WHAT YOU HAVE TO DO - Copy exactly the lines of the material below that run from the one containing "Podstawa dachowa RS435 do" through the one containing "です。症状は、肛門周辺の様々な細菌が尿道から入って". Copy no other lines.

DATA EXTRACTS -

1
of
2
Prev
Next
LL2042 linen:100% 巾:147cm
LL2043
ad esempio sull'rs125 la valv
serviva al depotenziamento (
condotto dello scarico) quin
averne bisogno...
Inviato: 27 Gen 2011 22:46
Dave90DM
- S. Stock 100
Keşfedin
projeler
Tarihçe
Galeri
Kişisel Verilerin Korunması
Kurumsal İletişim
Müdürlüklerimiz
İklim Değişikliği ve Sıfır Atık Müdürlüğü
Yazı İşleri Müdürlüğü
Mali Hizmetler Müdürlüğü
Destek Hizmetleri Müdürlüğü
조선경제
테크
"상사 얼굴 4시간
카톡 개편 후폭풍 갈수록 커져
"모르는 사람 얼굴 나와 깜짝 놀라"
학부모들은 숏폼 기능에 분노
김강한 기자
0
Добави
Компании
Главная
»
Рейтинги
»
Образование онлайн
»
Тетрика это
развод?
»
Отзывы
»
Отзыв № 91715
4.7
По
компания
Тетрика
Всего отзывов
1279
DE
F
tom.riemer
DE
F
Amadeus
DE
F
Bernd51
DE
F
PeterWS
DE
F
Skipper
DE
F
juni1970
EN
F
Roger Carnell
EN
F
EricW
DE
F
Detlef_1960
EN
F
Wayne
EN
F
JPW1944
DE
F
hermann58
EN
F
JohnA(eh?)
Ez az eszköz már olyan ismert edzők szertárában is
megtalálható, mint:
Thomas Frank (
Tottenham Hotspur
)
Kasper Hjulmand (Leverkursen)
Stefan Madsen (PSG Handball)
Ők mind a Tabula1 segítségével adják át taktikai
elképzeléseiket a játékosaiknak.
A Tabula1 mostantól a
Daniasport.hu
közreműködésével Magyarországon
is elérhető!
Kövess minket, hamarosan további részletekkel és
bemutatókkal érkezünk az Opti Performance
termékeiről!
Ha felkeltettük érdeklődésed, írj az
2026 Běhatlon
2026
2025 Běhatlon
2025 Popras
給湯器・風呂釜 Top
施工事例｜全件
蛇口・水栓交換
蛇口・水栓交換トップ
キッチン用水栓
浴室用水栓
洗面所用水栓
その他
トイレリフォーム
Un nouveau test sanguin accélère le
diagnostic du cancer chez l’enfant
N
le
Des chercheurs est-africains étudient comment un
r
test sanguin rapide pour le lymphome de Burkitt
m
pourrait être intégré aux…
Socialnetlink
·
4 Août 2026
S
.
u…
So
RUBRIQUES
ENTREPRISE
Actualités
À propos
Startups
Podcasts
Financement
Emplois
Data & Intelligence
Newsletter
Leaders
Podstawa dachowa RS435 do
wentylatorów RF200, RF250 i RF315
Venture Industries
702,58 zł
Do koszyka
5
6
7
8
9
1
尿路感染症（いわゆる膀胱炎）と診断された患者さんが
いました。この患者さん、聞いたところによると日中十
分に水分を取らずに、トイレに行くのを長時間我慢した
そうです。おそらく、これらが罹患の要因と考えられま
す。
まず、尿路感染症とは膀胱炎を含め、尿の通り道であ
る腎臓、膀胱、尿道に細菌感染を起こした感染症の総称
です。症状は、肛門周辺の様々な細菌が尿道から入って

---

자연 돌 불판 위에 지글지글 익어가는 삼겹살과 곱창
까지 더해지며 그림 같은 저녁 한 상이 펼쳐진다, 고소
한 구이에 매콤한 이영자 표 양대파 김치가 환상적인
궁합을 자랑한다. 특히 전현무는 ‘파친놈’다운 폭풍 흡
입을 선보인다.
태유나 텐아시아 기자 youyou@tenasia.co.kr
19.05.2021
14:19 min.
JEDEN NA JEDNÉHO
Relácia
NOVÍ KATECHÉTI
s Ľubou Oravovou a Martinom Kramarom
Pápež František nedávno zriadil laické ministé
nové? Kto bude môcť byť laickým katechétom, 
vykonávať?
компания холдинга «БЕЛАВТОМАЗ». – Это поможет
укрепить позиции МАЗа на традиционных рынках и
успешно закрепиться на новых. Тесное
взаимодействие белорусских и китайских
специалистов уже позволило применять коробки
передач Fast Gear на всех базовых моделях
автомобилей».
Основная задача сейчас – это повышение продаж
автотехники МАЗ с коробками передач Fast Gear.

YOUR SOLUTION -
Podstawa dachowa RS435 do
wentylatorów RF200, RF250 i RF315
Venture Industries
702,58 zł
Do koszyka
5
6
7
8
9
1
尿路感染症（いわゆる膀胱炎）と診断された患者さんが
いました。この患者さん、聞いたところによると日中十
分に水分を取らずに、トイレに行くのを長時間我慢した
そうです。おそらく、これらが罹患の要因と考えられま
す。
まず、尿路感染症とは膀胱炎を含め、尿の通り道であ
る腎臓、膀胱、尿道に細菌感染を起こした感染症の総称
です。症状は、肛門周辺の様々な細菌が尿道から入って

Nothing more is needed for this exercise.